Browse all skills & agents

seed-data-curator

Builds a reproducible E2E seed dataset for the project's test environments - picks a representative user / org / data-product cross-section, generates the rows via the project's chosen factory library (FactoryBot / mimesis / Bogus / Faker + factory_boy), persists the dataset as a checked-in fixture (SQL dump / JSON / per-engine seed file), and wires it into the test bootstrap. Use when starting E2E coverage on a project that has no seed strategy, or when an existing seed has drifted.

seed-data-curator

Overview

E2E tests need repeatable starting state - the same set of users, orgs, products, etc. before every run. Generating fresh data per run produces flake; pulling from production raises PII / security concerns; hand-crafted SQL fixtures rot. This skill defines a workflow for building a curated seed set that:

Lives in the repo as a checked-in artifact.
Is regenerable on demand from the factory definitions.
Provides representative coverage of business-relevant states (roles, tiers, status variants).
Refreshes intentionally (PR-reviewed) rather than continuously.

When to use

A project is starting E2E coverage and has no seed strategy.
An existing seed.sql has accumulated cruft over years and reviewers can't tell what each row represents.
The team migrated from one factory library to another and the seed set should be regenerated to match.
A new role / tier / feature flag needs to be exercised by E2E tests; the seed needs an example user.

Step 1 - Define the coverage matrix

Enumerate the business-relevant states the seed must cover:

Category	Variants	Why
User role	Admin / Manager / Standard / Read-only	Different UI / permissions per role.
Account tier	Free / Starter / Pro / Enterprise	Feature flags / quota differ.
Account state	Active / Suspended / Trial-expired / Deleted	Test the lifecycle handlers.
Locale	en-US / ja-JP / de-DE / ar-SA	i18n / RTL coverage.
Data volume	Empty / 1 item / 10 items / 100 items	Pagination, empty-states, truncation.
Time	New (created today) / Old (created 1y ago) / Anniversary	Date-relative business logic.

Pick the minimum cross-product that covers your test surface - not every combination.

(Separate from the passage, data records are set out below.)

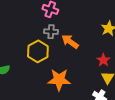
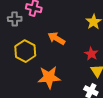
gray cross: (51, 32) -> (15, 19), moved

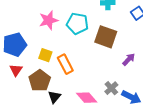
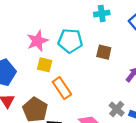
brown square: (106, 37) -> (104, 52), size x0.6
yellow square: (45, 55) -> (45, 65), moved

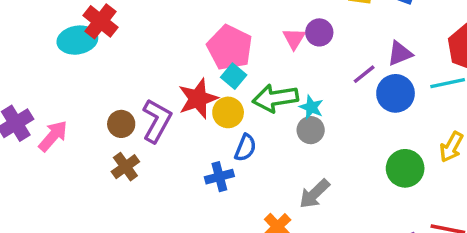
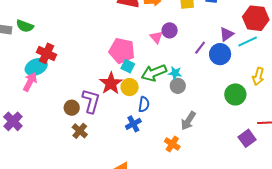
purple triangle: (400, 53) -> (227, 34), moved
pink arrow: (53, 136) -> (30, 82), moved

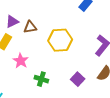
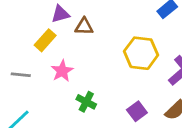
yellow hexagon: (60, 40) -> (141, 53), moved

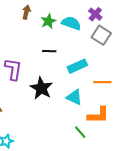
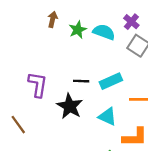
black line: (49, 51) -> (81, 81), moved

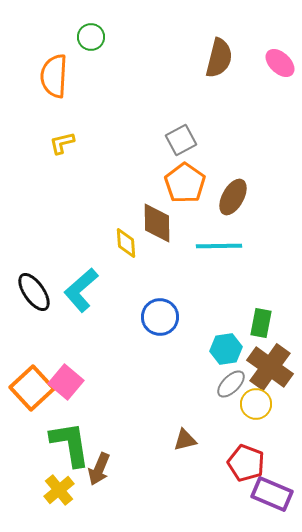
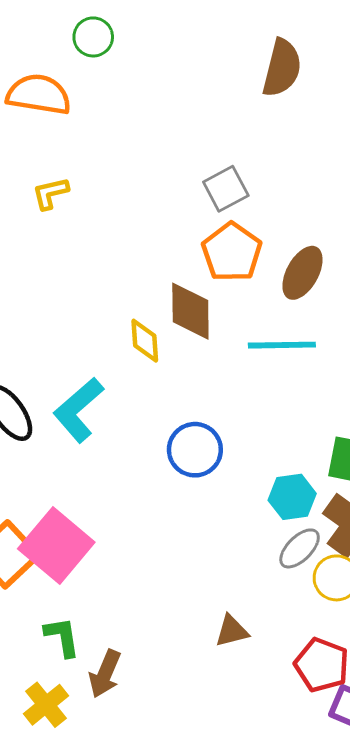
orange semicircle: (54, 76) -> (39, 94), turned 96
pink square: (66, 382) -> (56, 546), size x1.4
green L-shape: (70, 444) -> (62, 637), size x0.6

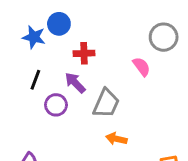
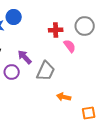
red cross: (84, 53) -> (56, 30), moved
orange arrow: (116, 139) -> (64, 97), moved

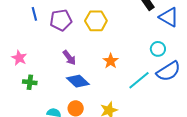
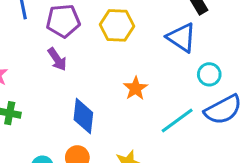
blue triangle: (169, 17) -> (182, 38), moved
purple arrow: (69, 58) -> (57, 59), moved
blue diamond: (78, 81) -> (83, 116), turned 50

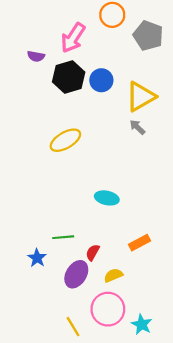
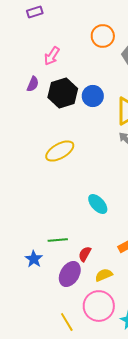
pink arrow: (73, 38) -> (52, 56), moved, size x0.7
purple semicircle: (36, 56) -> (33, 84), moved, turned -77
cyan ellipse: (107, 198) -> (98, 204), turned 35

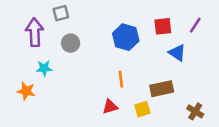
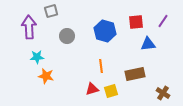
gray circle: (71, 43) -> (67, 36), moved
blue triangle: (177, 53) -> (148, 44), turned -42
orange star: (26, 91) -> (46, 76), moved
yellow square: (142, 109) -> (111, 91), moved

A typical sweet spot is 12-20 seed users.

Step 2 - Pick the persistence format

Format	When to use
SQL dump (`seeds/seed.sql`)	Fastest restore for E2E suites; database-specific.
JSON / YAML fixtures (`seeds/users.json`)	Database-agnostic; consumed by the factory library at boot.
Factory script (`scripts/seed.rb` / `seed.py`)	Most flexible; runs the factories at boot time.
Per-engine seed file (`seeds/snowflake.sql` + `seeds/postgres.sql`)	Multi-warehouse projects.

Default: factory script - runs the team's factory library to build the dataset every time the test environment starts. SQL dumps are faster but harder to review; reserve them for very large seed sets.

Step 3 - Author the factory script

Example with FactoryBot (Ruby):

# scripts/seed.rb
require 'factory_bot'
require_relative '../db/factories/all'

# Deterministic seed for reproducibility
Faker::Config.random = Random.new(42)

# Coverage cross-section
roles  = %i[admin manager standard read_only]
tiers  = %i[free starter pro enterprise]
states = %i[active suspended]

users = []
roles.each_with_index do |role, ri|
  tiers.each_with_index do |tier, ti|
    user = FactoryBot.create(
      :user,
      role: role,
      tier: tier,
      state: ri == 0 && ti == 0 ? :suspended : :active,   # one suspended for coverage
      email: "#{role}-#{tier}@example.com",                # predictable for E2E tests to reference
      created_at: ri.zero? ? 1.year.ago : Time.current,
    )
    users << user
  end
end

puts "Seeded #{users.count} users"

The predictable email is intentional - E2E tests reference admin-pro@example.com rather than guessing a Faker-generated email. The factory still uses Faker for non-identifying fields (name, address, phone).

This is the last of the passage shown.